In this work, a reversible watermarking approach for authentication of 3D cameras based on computational intelligence is presented. Two intelligent techniques based on differential evolution (DE) and hybrid DE are employed to optimize the tradeoff between watermark imperceptibility and capacity. The proposed approach is suitable for images of 3D cameras. These cameras generally work on the concept of time-of-flight and not only produce the 2D image but also generate the corresponding depth map. In this approach, the depth map is considered as secret information and is hidden in the integer wavelet transform of the corresponding 2D image. The proposed technique is prospective for authenticating 3D camera images and allows the secure transmission of its depth map. It has the advantage of the lossless recovery of original 2D image as and when needed. The watermarking of the 2D images is based on integer wavelet transform and threshold optimization.
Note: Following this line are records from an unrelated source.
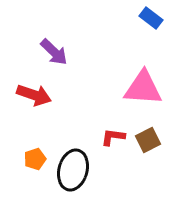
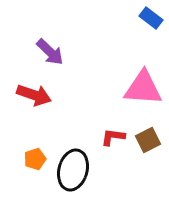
purple arrow: moved 4 px left
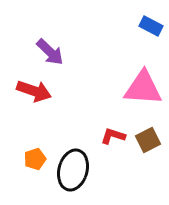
blue rectangle: moved 8 px down; rotated 10 degrees counterclockwise
red arrow: moved 4 px up
red L-shape: moved 1 px up; rotated 10 degrees clockwise
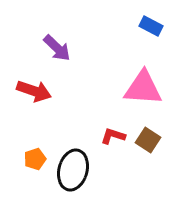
purple arrow: moved 7 px right, 4 px up
brown square: rotated 30 degrees counterclockwise
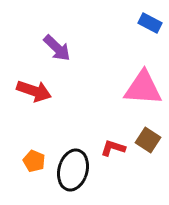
blue rectangle: moved 1 px left, 3 px up
red L-shape: moved 12 px down
orange pentagon: moved 1 px left, 2 px down; rotated 30 degrees counterclockwise
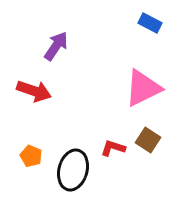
purple arrow: moved 1 px left, 2 px up; rotated 100 degrees counterclockwise
pink triangle: rotated 30 degrees counterclockwise
orange pentagon: moved 3 px left, 5 px up
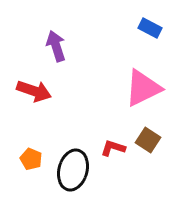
blue rectangle: moved 5 px down
purple arrow: rotated 52 degrees counterclockwise
orange pentagon: moved 3 px down
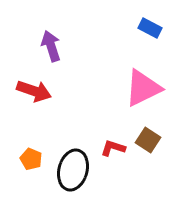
purple arrow: moved 5 px left
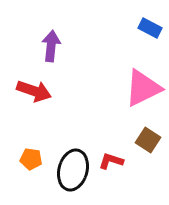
purple arrow: rotated 24 degrees clockwise
red L-shape: moved 2 px left, 13 px down
orange pentagon: rotated 15 degrees counterclockwise
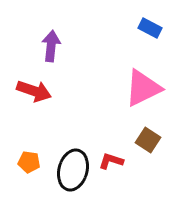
orange pentagon: moved 2 px left, 3 px down
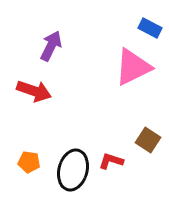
purple arrow: rotated 20 degrees clockwise
pink triangle: moved 10 px left, 21 px up
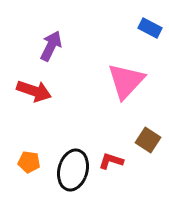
pink triangle: moved 7 px left, 14 px down; rotated 21 degrees counterclockwise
The threshold map thus obtained using the intelligent optimization approaches is not only used for watermark embedding, but is also utilized for authentication purpose by correlating it with the corresponding 2D transformed image. Experiments conducted on images and depth maps obtained using 3D camera validate the proposed concept.

► Authentication of images for 3D cameras working on the concept of time-of-flight by hiding the depth map as a watermark. ► Reversible watermarking in integer wavelet domain, and lossless recovery of both original 2D image and depth map. ► Employment of Differential Evolution based intelligent approach and Hybrid PSO-DE approach to improve performance without any underflow/overflow. ► Experiments conducted on 3D camera images validates that the proposed approach not only authenticates the images but is also reversible.